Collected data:

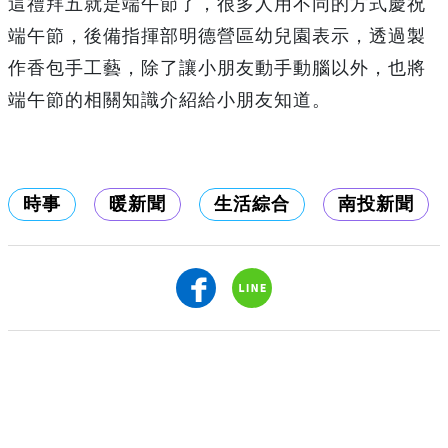
這禮拜五就是端午節了，很多人用不同的方式慶祝
端午節，後備指揮部明德營區幼兒園表示，透過製
作香包手工藝，除了讓小朋友動手動腦以外，也將
端午節的相關知識介紹給小朋友知道。
時事
暖新聞
生活綜合
南投新聞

* _GOAL OF THE EXERCISE_
Exactly the lines from the one containing "端午節，後備指揮部明德營區幼兒園表示，透過製" through the end of the entries above must be output, and no others.

* _EXERCISE RESPONSE_
端午節，後備指揮部明德營區幼兒園表示，透過製
作香包手工藝，除了讓小朋友動手動腦以外，也將
端午節的相關知識介紹給小朋友知道。
時事
暖新聞
生活綜合
南投新聞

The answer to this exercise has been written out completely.